Bill Belichick is happy to bring back Ray Ventrone as a special teams coach. (Jim Rogash/Getty Images)

Bubba is back.

The Patriots announced Tuesday that Bill Belichick has hired Ray Ventrone to serve as assistant special teams coach. Belichick was the first coach to give Ventrone a chance to play in the NFL. Now it will be Belichick who gives Ventrone a chance to coach.

Ventrone will fill the spot of Joe Judge, who was promoted to take over as special teams coach for Scott O’Brien when O’Brien retired on Feb. 3, two days after the Patriots’ win in Super Bowl XLIX.

Ventrone spent four years with the Patriots after originally joining the team as a rookie free agent out of Villanova in 2005. Ventrone played nine NFL seasons as a player with New England (2006-2008), the New York Jets (2007), Cleveland Browns (2009-2012) and the San Francisco 49ers (2013-2014). During his NFL career, he was primarily used as a special teams player, registering 57 total tackles, including a season-high of 12 in 2009 with the Browns.

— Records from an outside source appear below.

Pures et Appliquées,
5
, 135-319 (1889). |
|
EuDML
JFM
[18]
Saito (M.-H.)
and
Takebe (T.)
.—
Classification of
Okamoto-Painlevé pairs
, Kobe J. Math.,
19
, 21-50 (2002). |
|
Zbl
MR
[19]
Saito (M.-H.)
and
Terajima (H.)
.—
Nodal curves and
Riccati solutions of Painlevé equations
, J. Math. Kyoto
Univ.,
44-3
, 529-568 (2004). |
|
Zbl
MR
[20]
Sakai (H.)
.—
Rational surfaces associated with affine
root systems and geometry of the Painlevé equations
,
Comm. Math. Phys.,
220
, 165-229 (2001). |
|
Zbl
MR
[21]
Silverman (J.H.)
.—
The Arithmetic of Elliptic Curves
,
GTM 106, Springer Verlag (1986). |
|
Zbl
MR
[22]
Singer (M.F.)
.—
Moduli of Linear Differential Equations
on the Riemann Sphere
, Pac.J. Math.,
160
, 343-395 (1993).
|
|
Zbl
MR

Ventrone was originally signed by New England as a rookie free agent out of Villanova in 2005. After spending the 2005 season on the Patriots’€™ practice squad and the 2006 season on injured reserve, he split the 2007 season between the Jets and the Patriots practice squads before being signed to the New England 53-man roster in November.

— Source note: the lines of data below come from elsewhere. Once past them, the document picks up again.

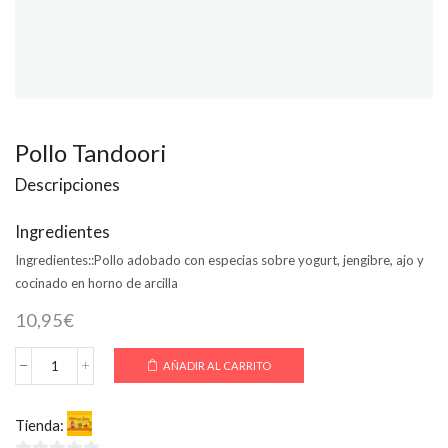
Pollo Tandoori
Descripciones
Ingredientes
Ingredientes::
Pollo adobado con especias sobre yogurt, jengibre, ajo y
cocinado en horno de arcilla
10,95
€
AÑADIR AL CARRITO
Pollo
Tandoori
cantidad
Tienda:
Welcome India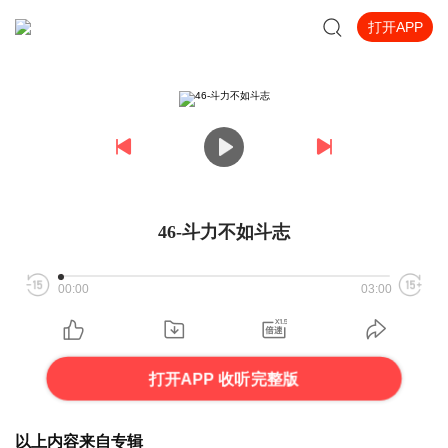
打开APP
46-斗力不如斗志
00:00
03:00
打开APP 收听完整版
以上内容来自专辑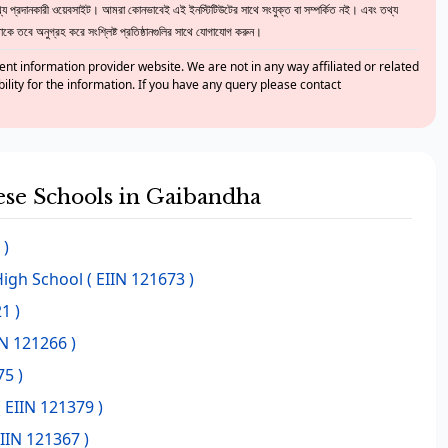
 প্রদানকারী ওয়েবসাইট। আমরা কোনভাবেই এই ইনস্টিটিউটের সাথে সংযুক্ত বা সম্পর্কিত নই। এবং তথ্য
ে তবে অনুগ্রহ করে সংশ্লিষ্ট প্রতিষ্ঠানগুলির সাথে যোগাযোগ করুন।
nt information provider website. We are not in any way affiliated or related
bility for the information. If you have any query please contact
hese Schools in Gaibandha
 )
High School
( EIIN 121673 )
1 )
IN 121266 )
75 )
 EIIN 121379 )
EIIN 121367 )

Ventrone played in two regular-season games and in Super Bowl XLII that year. Ventrone laid out Domenik Hixon while covering a kickoff.

Ventrone played the entire 2008 season with the Patriots before playing four years in Cleveland and the last two seasons in San Francisco.

His brother Ross, also a product of Villanova, also played for the Patriots and played in Super Bowl XLVI, a loss to the Giants in Indianapolis.